*** Opening of Recorded information ***
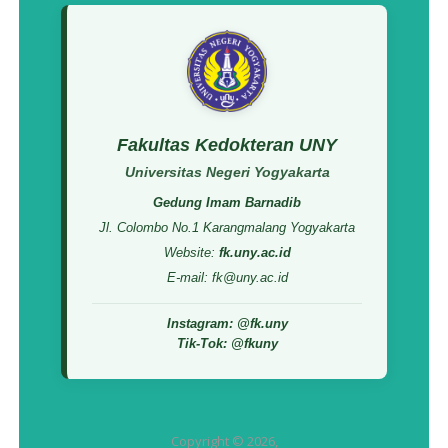
Fakultas Kedokteran UNY
Universitas Negeri Yogyakarta
Gedung Imam Barnadib
Jl. Colombo No.1 Karangmalang Yogyakarta
Website:
fk.uny.ac.id
E-mail: fk@uny.ac.id
Instagram: @fk.uny
Tik-Tok: @fkuny
Copyright © 2026,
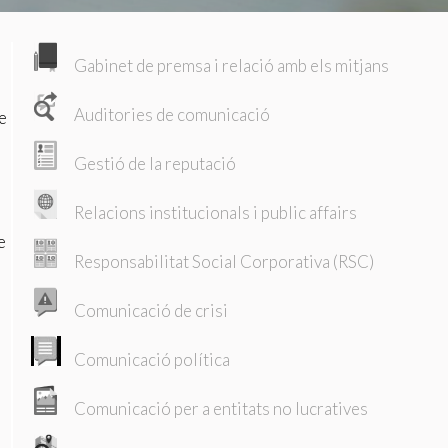
 de
tal·lació
 així ho
n
Gabinet de premsa i relació amb els mitjans
na web.
Auditories de comunicació
e
Gestió de la reputació
oc web.
urament
Relacions institucionals i public affairs
 servei.
 dels
e
s.
Responsabilitat Social Corporativa (RSC)
Comunicació de crisi
inuada
Comunicació política
ió de
Comunicació per a entitats no lucratives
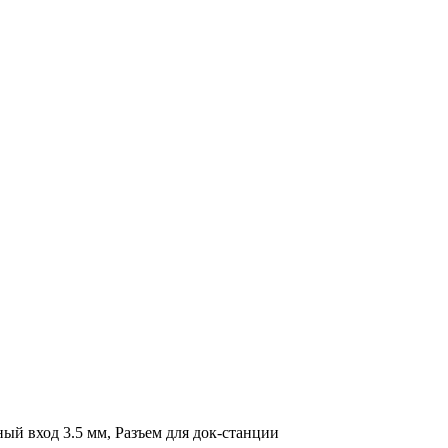
ный вход 3.5 мм, Разъем для док-станции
*** Close of Recorded information ***
Everything from the line that contains "Comunicació per a entitats no lucratives" to the final line of the data is to be duplicated exactly, both ends included, except the pictures.

Comunicació per a entitats no lucratives
ный вход 3.5 мм, Разъем для док-станции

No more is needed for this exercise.